DATASET ENTRIES Block Start

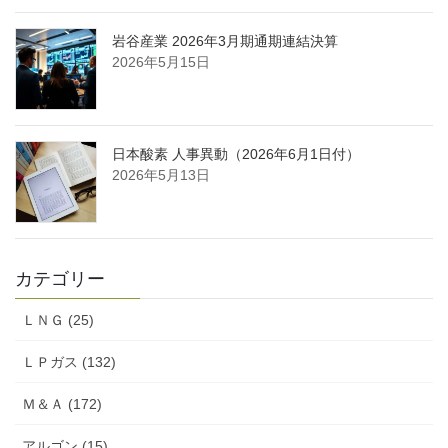
岩谷産業 2026年3月期通期連結決算
2026年5月15日
日本酸素 人事異動（2026年6月1日付）
2026年5月13日
カテゴリー
ＬＮＧ (25)
ＬＰガス (132)
Ｍ＆Ａ (172)
アルゴン (15)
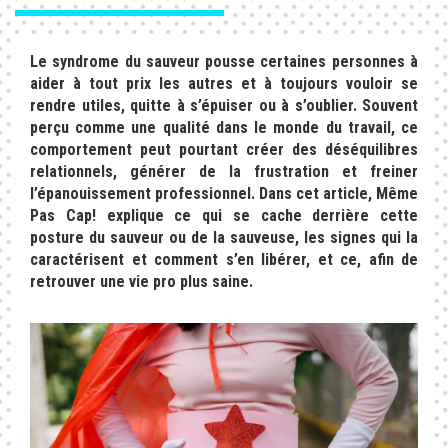
Le syndrome du sauveur pousse certaines personnes à
aider à tout prix les autres et à toujours vouloir se
rendre utiles, quitte à s’épuiser ou à s’oublier. Souvent
perçu comme une qualité dans le monde du travail, ce
comportement peut pourtant créer des déséquilibres
relationnels, générer de la frustration et freiner
l’épanouissement professionnel. Dans cet article, Même
Pas Cap! explique ce qui se cache derrière cette
posture du sauveur ou de la sauveuse, les signes qui la
caractérisent et comment s’en libérer, et ce, afin de
retrouver une vie pro plus saine.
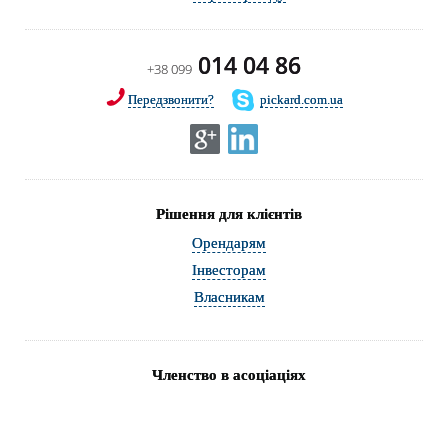
014 04 86
+38 099
Передзвонити?
pickard.com.ua
Рішення для клієнтів
Орендарям
Інвесторам
Власникам
Членство в асоціаціях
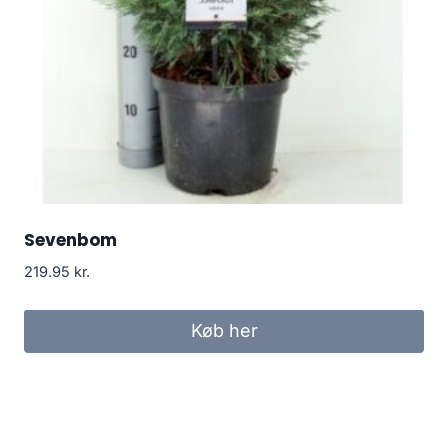
Sevenbom
219.95
kr.
Køb her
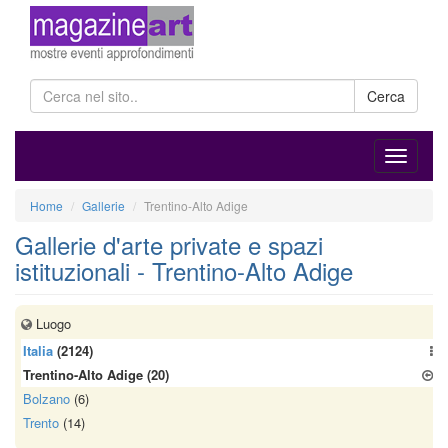
Cerca
Home
Gallerie
Trentino-Alto Adige
Gallerie d'arte private e spazi
istituzionali - Trentino-Alto Adige
Luogo
Italia
(2124)
Trentino-Alto Adige
(20)
Bolzano
(6)
Trento
(14)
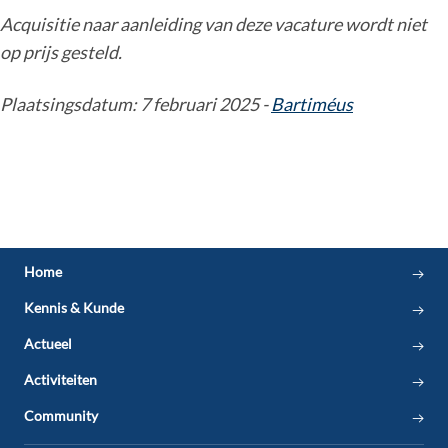
Acquisitie naar aanleiding van deze vacature wordt niet
op prijs gesteld.
Plaatsingsdatum: 7 februari 2025 -
Bartiméus
Home
Kennis & Kunde
Actueel
Activiteiten
Community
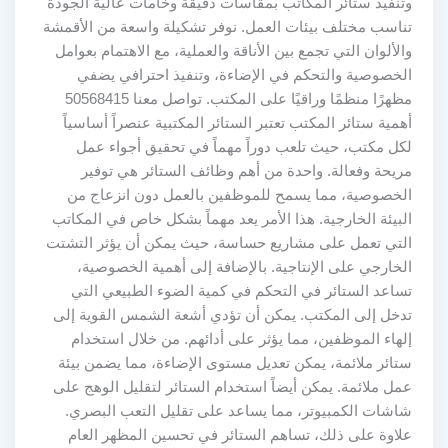
وتنفيذ ستائر المكاتب بمقاسات دقيقة وخامات عالية الجودة
تناسب مختلف بيئات العمل. نوفر تشكيلة واسعة من الأقمشة
والألوان التي تجمع بين الأناقة والعملية، مع الاهتمام بعوامل
الخصوصية والتحكم في الإضاءة، وتنفيذ احترافي يضفي
مظهرًا منظمًا وراقيًا على المكتب. تواصل معنا 50568415
أهمية ستائر المكتب تعتبر الستائر المكتبية عنصراً أساسياً
لكل مكتب، حيث تلعب دوراً مهماً في تحقيق أجواء عمل
مريحة وفعالة. واحدة من أهم وظائف الستائر هي توفير
الخصوصية، مما يسمح للموظفين بالعمل دون انزعاج من
البيئة الخارجية. هذا الأمر يعد مهماً بشكل خاص في المكاتب
التي تعمل على مشاريع حساسة، حيث يمكن أن يؤثر التشتت
الخارجي على الإنتاجية. بالإضافة إلى أهمية الخصوصية،
تساعد الستائر في التحكم في كمية الضوء الطبيعي التي
تدخل إلى المكتب. يمكن أن تؤدي أشعة الشمس القوية إلى
إلهاء الموظفين، مما يؤثر على أدائهم. من خلال استخدام
ستائر ملائمة، يمكن تعديل مستوى الإضاءة، مما يضمن بيئة
عمل ملائمة. يمكن أيضاً استخدام الستائر لتقليل الوهج على
شاشات الكمبيوتر، مما يساعد على تقليل التعب البصري.
علاوة على ذلك، تساهم الستائر في تحسين المظهر العام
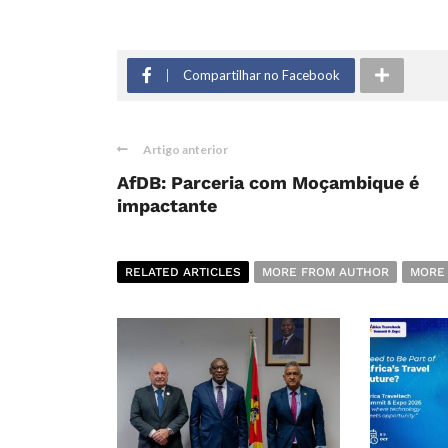
Compartilhar no Facebook
Artigo anterior
AfDB: Parceria com Moçambique é
impactante
RELATED ARTICLES
MORE FROM AUTHOR
MORE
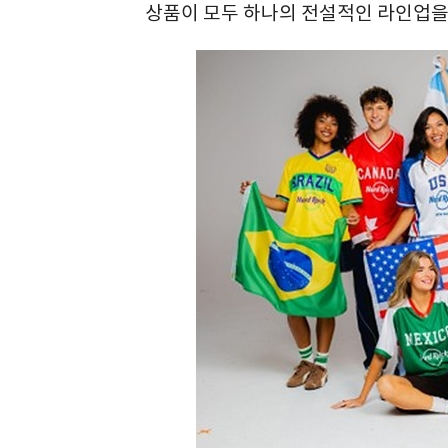
상품이 모두 하나의 전설적인 라인업을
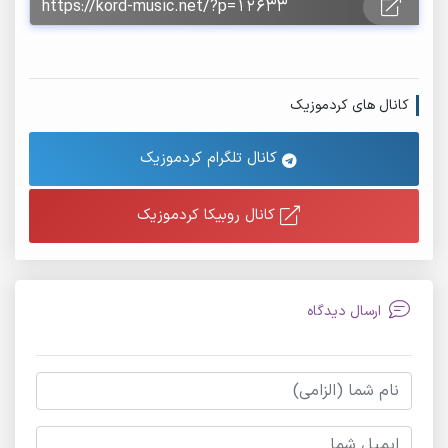
کانال های کردموزیک
کانال تلگرام کردموزیک
کانال روبیکا کردموزیک
ارسال دیدگاه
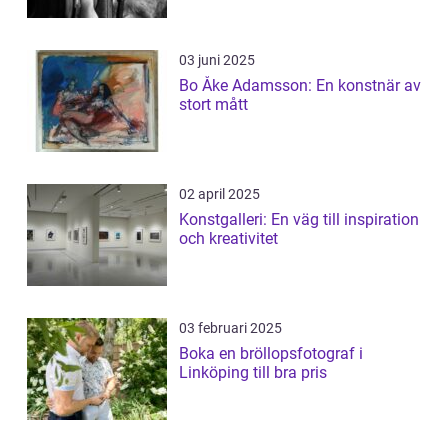
03 juni 2025
Bo Åke Adamsson: En konstnär av
stort mått
02 april 2025
Konstgalleri: En väg till inspiration
och kreativitet
03 februari 2025
Boka en bröllopsfotograf i
Linköping till bra pris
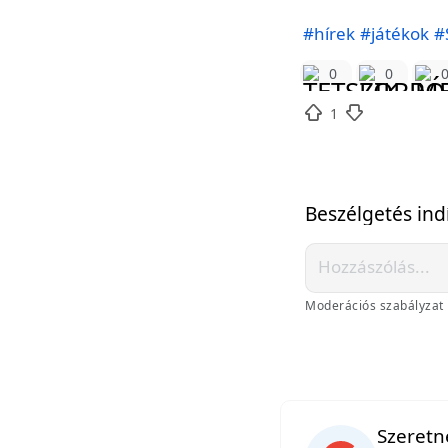
#hírek
#játékok
#
0
0
1
Beszélgetés ind
Moderációs szabályzat
Szeretné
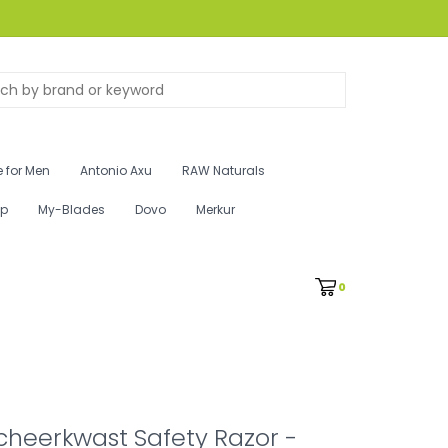
 for Men
Antonio Axu
RAW Naturals
ip
My-Blades
Dovo
Merkur
0
heerkwast Safety Razor -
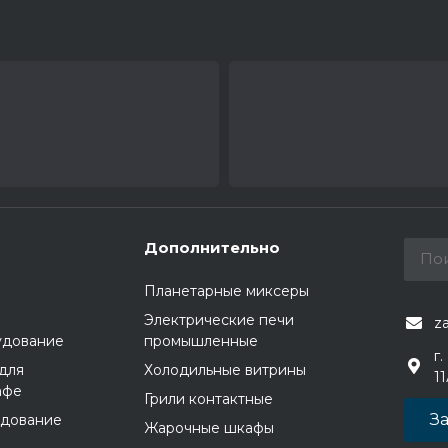
Дополнительно
Планетарные миксеры
Электрические печи
z
удование
промышленные
г.
для
Холодильные витрины
1
афе
Грили контактные
За
удование
Жарочные шкафы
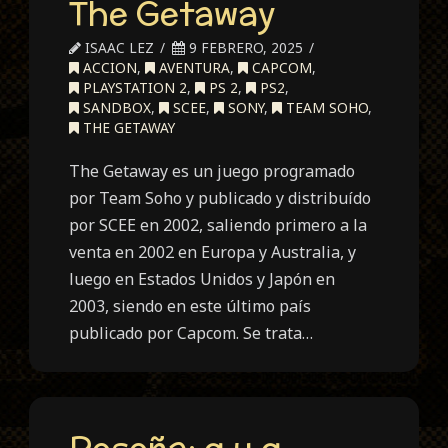
The Getaway
las
profundida
ISAAC LEZ
9 FEBRERO, 2025
ACCION
,
AVENTURA
,
CAPCOM
,
PLAYSTATION 2
,
PS 2
,
PS2
,
SANDBOX
,
SCEE
,
SONY
,
TEAM SOHO
,
THE GETAWAY
The Getaway es un juego programado
por Team Soho y publicado y distribuído
por SCEE en 2002, saliendo primero a la
venta en 2002 en Europa y Australia, y
luego en Estados Unidos y Japón en
2003, siendo en este último país
publicado por Capcom. Se trata…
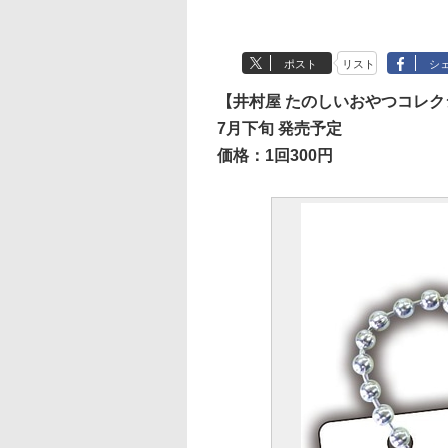
ポスト
リスト
シ
【井村屋 たのしいおやつコレク
7月下旬 発売予定
価格：1回300円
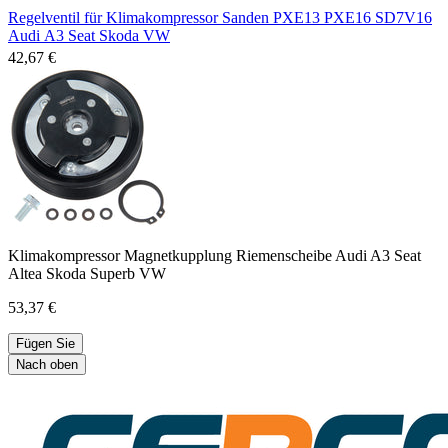
Regelventil für Klimakompressor Sanden PXE13 PXE16 SD7V16
Audi A3 Seat Skoda VW
42,67 €
Klimakompressor Magnetkupplung Riemenscheibe Audi A3 Seat
Altea Skoda Superb VW
53,37 €
Fügen Sie
Nach oben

DATASET ENTRIES Block End

**TASK OBJECTIVE**
What is needed is a word-for-word transcription of all the entries, with the pictures dropped.

**RESULT OF THE EXERCISE**
岩谷産業 2026年3月期通期連結決算
2026年5月15日
日本酸素 人事異動（2026年6月1日付）
2026年5月13日
カテゴリー
ＬＮＧ (25)
ＬＰガス (132)
Ｍ＆Ａ (172)
アルゴン (15)
Le syndrome du sauveur pousse certaines personnes à
aider à tout prix les autres et à toujours vouloir se
rendre utiles, quitte à s’épuiser ou à s’oublier. Souvent
perçu comme une qualité dans le monde du travail, ce
comportement peut pourtant créer des déséquilibres
relationnels, générer de la frustration et freiner
l’épanouissement professionnel. Dans cet article, Même
Pas Cap! explique ce qui se cache derrière cette
posture du sauveur ou de la sauveuse, les signes qui la
caractérisent et comment s’en libérer, et ce, afin de
retrouver une vie pro plus saine.
014 04 86
+38 099
Передзвонити?
pickard.com.ua
Рішення для клієнтів
Орендарям
Інвесторам
Власникам
Членство в асоціаціях
Sevenbom
219.95
kr.
Køb her
Cerca
Home
Gallerie
Trentino-Alto Adige
Gallerie d'arte private e spazi
istituzionali - Trentino-Alto Adige
Luogo
Italia
(2124)
Trentino-Alto Adige
(20)
Bolzano
(6)
Trento
(14)
Acquisitie naar aanleiding van deze vacature wordt niet
op prijs gesteld.
Plaatsingsdatum: 7 februari 2025 -
Bartiméus
Home
Kennis & Kunde
Actueel
Activiteiten
Community
وتنفيذ ستائر المكاتب بمقاسات دقيقة وخامات عالية الجودة
تناسب مختلف بيئات العمل. نوفر تشكيلة واسعة من الأقمشة
والألوان التي تجمع بين الأناقة والعملية، مع الاهتمام بعوامل
الخصوصية والتحكم في الإضاءة، وتنفيذ احترافي يضفي
مظهرًا منظمًا وراقيًا على المكتب. تواصل معنا 50568415
أهمية ستائر المكتب تعتبر الستائر المكتبية عنصراً أساسياً
لكل مكتب، حيث تلعب دوراً مهماً في تحقيق أجواء عمل
مريحة وفعالة. واحدة من أهم وظائف الستائر هي توفير
الخصوصية، مما يسمح للموظفين بالعمل دون انزعاج من
البيئة الخارجية. هذا الأمر يعد مهماً بشكل خاص في المكاتب
التي تعمل على مشاريع حساسة، حيث يمكن أن يؤثر التشتت
الخارجي على الإنتاجية. بالإضافة إلى أهمية الخصوصية،
تساعد الستائر في التحكم في كمية الضوء الطبيعي التي
تدخل إلى المكتب. يمكن أن تؤدي أشعة الشمس القوية إلى
إلهاء الموظفين، مما يؤثر على أدائهم. من خلال استخدام
ستائر ملائمة، يمكن تعديل مستوى الإضاءة، مما يضمن بيئة
عمل ملائمة. يمكن أيضاً استخدام الستائر لتقليل الوهج على
شاشات الكمبيوتر، مما يساعد على تقليل التعب البصري.
علاوة على ذلك، تساهم الستائر في تحسين المظهر العام
Compartilhar no Facebook
Artigo anterior
AfDB: Parceria com Moçambique é
impactante
RELATED ARTICLES
MORE FROM AUTHOR
MORE
상품이 모두 하나의 전설적인 라인업을
کانال های کردموزیک
کانال تلگرام کردموزیک
کانال روبیکا کردموزیک
ارسال دیدگاه
03 juni 2025
Bo Åke Adamsson: En konstnär av
stort mått
02 april 2025
Konstgalleri: En väg till inspiration
och kreativitet
03 februari 2025
Boka en bröllopsfotograf i
Linköping till bra pris
#hírek
#játékok
#
0
0
1
Beszélgetés ind
Moderációs szabályzat
Szeretné
 for Men
Antonio Axu
RAW Naturals
ip
My-Blades
Dovo
Merkur
0
heerkwast Safety Razor -
Дополнительно
Планетарные миксеры
Электрические печи
z
удование
промышленные
г.
для
Холодильные витрины
1
афе
Грили контактные
За
удование
Жарочные шкафы
The Getaway
las
profundida
ISAAC LEZ
9 FEBRERO, 2025
ACCION
,
AVENTURA
,
CAPCOM
,
PLAYSTATION 2
,
PS 2
,
PS2
,
SANDBOX
,
SCEE
,
SONY
,
TEAM SOHO
,
THE GETAWAY
The Getaway es un juego programado
por Team Soho y publicado y distribuído
por SCEE en 2002, saliendo primero a la
venta en 2002 en Europa y Australia, y
luego en Estados Unidos y Japón en
2003, siendo en este último país
publicado por Capcom. Se trata…
ポスト
リスト
シ
【井村屋 たのしいおやつコレク
7月下旬 発売予定
価格：1回300円
Regelventil für Klimakompressor Sanden PXE13 PXE16 SD7V16
Audi A3 Seat Skoda VW
42,67 €
Klimakompressor Magnetkupplung Riemenscheibe Audi A3 Seat
Altea Skoda Superb VW
53,37 €
Fügen Sie
Nach oben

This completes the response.